Self-medication an 'increasing' problem among EU doctors

Exclusive There are growing numbers of EU doctors running into problems through self-prescribing drugs such as benzodiazepines and antidepressants, warns RCGP chair Dr Clare Gerada.

Dr Gerada is medical director of the Practitioner Health Programme and she told Pulse that EU doctors are used to ‘a culture of self-prescribing' on the continent and needed to be supported to adjust to the different expectations of doctors working in the NHS.

However, Dr Gerada, a GP in Kennington, stressed that the issue was not confined to EU doctors and said ‘every doctor' had to be aware that it is ‘generally not a good idea' to self medicate.

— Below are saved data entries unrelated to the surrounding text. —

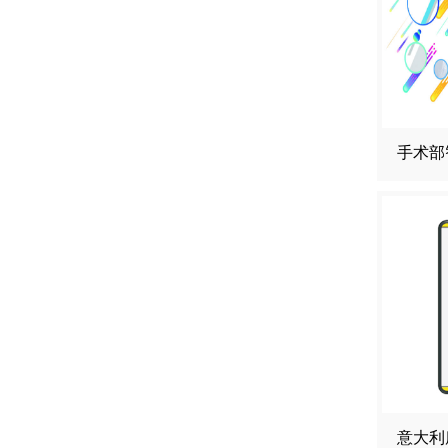
手术部
意大利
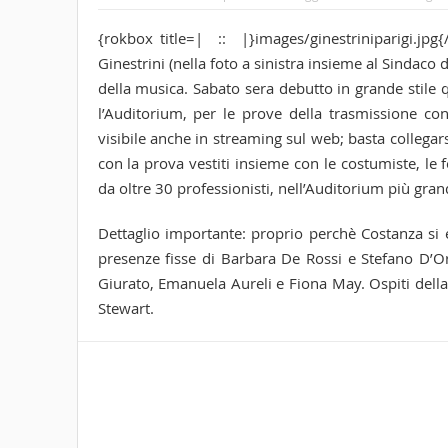
{rokbox title=| :: |}images/ginestriniparigi.jpg
Ginestrini (nella foto a sinistra insieme al Sindaco
della musica. Sabato sera debutto in grande stile q
l’Auditorium, per le prove della trasmissione con
visibile anche in streaming sul web; basta collegars
con la prova vestiti insieme con le costumiste, le
da oltre 30 professionisti, nell’Auditorium più gra
Dettaglio importante: proprio perchè Costanza si e
presenze fisse di Barbara De Rossi e Stefano D’Or
Giurato, Emanuela Aureli e Fiona May. Ospiti dell
Stewart.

Speaking to Pulse, Dr Gerada said: ‘We are picking up increasing numbers of EU doctors who have been self-prescribing things like benzodiazepines, antidepressants and antibiotics.'

'In a way it is understandable because there is a culture of self-prescribing on the continent that is different to here, for one thing you can buy a lot more drugs over-the-counter in a lot of European countries. We need to help support EU doctors to adjust to the different expectations in the NHS.'

‘If we accept that it's not generally a good idea to self prescribe then I think we need to make every doctor aware of that. It's not that we want to make things difficult it is just that doctors can quickly run into problems if they prescribe mind-altering drugs like antidepressants.'

Last week the GMC published plans recommending that all new doctors, including medical students and those coming to the UK from overseas, now complete an induction programme. The course would involve education on UK medical practice and cultural differences.

Earlier this month Pulse revealed that medical defence bodies were seeing an increase in self-prescribing cases, with GPs who prescribe themselves even non-addictive drugs such as antibiotics increasingly under investigation.

An analysis by the Medical Defence Union of self-prescribing cases – the first such analysis since the GMC issued revised guidance on the issue in 2008 – showed that a growing number of pharmacists and medical colleagues are reporting GPs who self-prescribe to the GMC and PCTs.